Choice of Law; Torts
The states' role in tort law is predominant. Phoenix of Micronesia, Inc. v. Mauricio, 9 FSM Intrm. 155, 158 (App. 1999).
Choice of Law
The FSM Supreme Court's function and goal in diversity cases where state law provides the rule of decision is to apply the law the same way the highest state court would, and that if there is a decision of the highest state court it is controlling and the FSM Supreme Court will apply it. But if there is no such state court decision the FSM Supreme Court must still exercise its jurisdiction and try to decide the case according to how it thinks the highest state court would. In the future, the highest state court could decide the issue differently and future decisions of the FSM Supreme Court would then apply that decision. Phoenix of Micronesia, Inc. v. Mauricio, 9 FSM Intrm. 155, 158 (App. 1999).
Custom and Tradition; Evidence ) Burden of Proof
In a civil case when a defendant seeks to advance Pohnpeian customary practice as a defense, the burden is on the defendant to establish by a preponderance of the evidence the relevant custom and tradition. Phoenix of Micronesia, Inc. v. Mauricio, 9 FSM Intrm. 155, 158-59 (App. 1999).
Torts ) Invasion of Privacy
A photograph that is used to make a postcard offered for sale is being used primarily for trade purposes. Phoenix of Micronesia, Inc. v. Mauricio, 9 FSM Intrm. 155, 159 (App. 1999).

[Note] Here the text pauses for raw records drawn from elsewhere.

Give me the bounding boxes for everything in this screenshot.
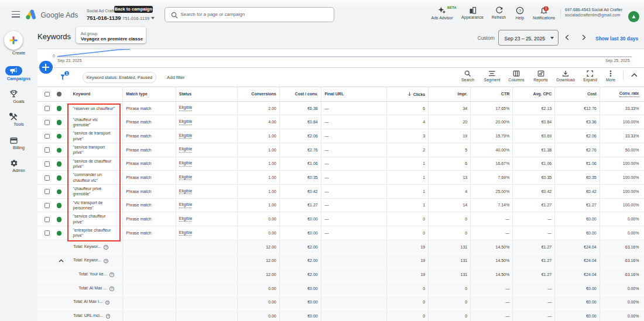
svg-text:?: ?	[519, 8, 522, 13]
svg-text:!: !	[545, 6, 546, 11]
svg-text:1: 1	[66, 71, 68, 75]
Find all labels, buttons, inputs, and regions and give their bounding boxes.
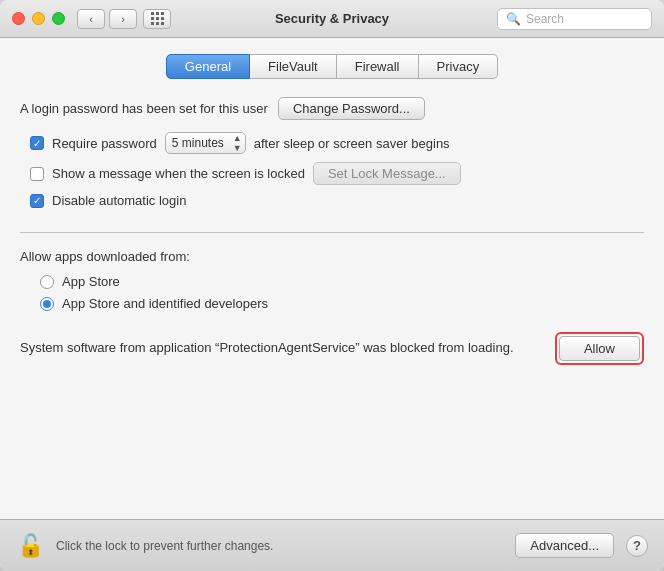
require-password-after-label: after sleep or screen saver begins xyxy=(254,136,450,151)
bottom-bar: 🔓 Click the lock to prevent further chan… xyxy=(0,519,664,571)
maximize-button[interactable] xyxy=(52,12,65,25)
back-button[interactable]: ‹ xyxy=(77,9,105,29)
tab-firewall[interactable]: Firewall xyxy=(337,54,419,79)
show-message-label: Show a message when the screen is locked xyxy=(52,166,305,181)
tabs: General FileVault Firewall Privacy xyxy=(20,54,644,79)
allow-button-wrapper: Allow xyxy=(555,332,644,365)
radio-app-store[interactable]: App Store xyxy=(40,274,644,289)
forward-button[interactable]: › xyxy=(109,9,137,29)
divider xyxy=(20,232,644,233)
lock-icon[interactable]: 🔓 xyxy=(16,530,44,562)
titlebar: ‹ › Security & Privacy 🔍 Search xyxy=(0,0,664,38)
radio-app-store-identified-label: App Store and identified developers xyxy=(62,296,268,311)
window: ‹ › Security & Privacy 🔍 Search General … xyxy=(0,0,664,571)
radio-app-store-button[interactable] xyxy=(40,275,54,289)
password-timing-dropdown-container: 5 minutes ▲▼ xyxy=(165,132,246,154)
protection-row: System software from application “Protec… xyxy=(20,332,644,365)
require-password-checkbox[interactable]: ✓ xyxy=(30,136,44,150)
advanced-button[interactable]: Advanced... xyxy=(515,533,614,558)
grid-button[interactable] xyxy=(143,9,171,29)
search-bar[interactable]: 🔍 Search xyxy=(497,8,652,30)
protection-text: System software from application “Protec… xyxy=(20,339,539,357)
allow-button[interactable]: Allow xyxy=(559,336,640,361)
show-message-checkbox[interactable] xyxy=(30,167,44,181)
radio-app-store-label: App Store xyxy=(62,274,120,289)
traffic-lights xyxy=(12,12,65,25)
disable-autologin-row: ✓ Disable automatic login xyxy=(30,193,644,208)
close-button[interactable] xyxy=(12,12,25,25)
tab-privacy[interactable]: Privacy xyxy=(419,54,499,79)
radio-app-store-identified-button[interactable] xyxy=(40,297,54,311)
tab-filevault[interactable]: FileVault xyxy=(250,54,337,79)
password-label: A login password has been set for this u… xyxy=(20,101,268,116)
grid-icon xyxy=(151,12,164,25)
minimize-button[interactable] xyxy=(32,12,45,25)
disable-autologin-checkbox[interactable]: ✓ xyxy=(30,194,44,208)
allow-apps-label: Allow apps downloaded from: xyxy=(20,249,644,264)
nav-buttons: ‹ › xyxy=(77,9,137,29)
disable-autologin-label: Disable automatic login xyxy=(52,193,186,208)
tab-general[interactable]: General xyxy=(166,54,250,79)
help-button[interactable]: ? xyxy=(626,535,648,557)
require-password-row: ✓ Require password 5 minutes ▲▼ after sl… xyxy=(30,132,644,154)
password-row: A login password has been set for this u… xyxy=(20,97,644,120)
change-password-button[interactable]: Change Password... xyxy=(278,97,425,120)
password-timing-dropdown[interactable]: 5 minutes xyxy=(165,132,246,154)
set-lock-message-button[interactable]: Set Lock Message... xyxy=(313,162,461,185)
lock-label: Click the lock to prevent further change… xyxy=(56,539,503,553)
show-message-row: Show a message when the screen is locked… xyxy=(30,162,644,185)
content: General FileVault Firewall Privacy A log… xyxy=(0,38,664,519)
window-title: Security & Privacy xyxy=(275,11,389,26)
require-password-label: Require password xyxy=(52,136,157,151)
search-placeholder: Search xyxy=(526,12,564,26)
search-icon: 🔍 xyxy=(506,12,521,26)
radio-app-store-identified[interactable]: App Store and identified developers xyxy=(40,296,644,311)
main-panel: A login password has been set for this u… xyxy=(20,97,644,519)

Torts ) Damages; Torts ) Invasion of Privacy
A plaintiff who is proud to participate in a ceremony can suffer embarrassment and emotional upset over the commercialization of a photograph of his participation in the ceremony. Because the two findings are not inconsistent and there is evidence in the record to support this conclusion, the damages awarded the plaintiff for invasion of privacy will be affirmed as not clearly erroneous.Phoenix of Micronesia, Inc. v. Mauricio, 9 FSM Intrm. 155, 159 (App. 1999).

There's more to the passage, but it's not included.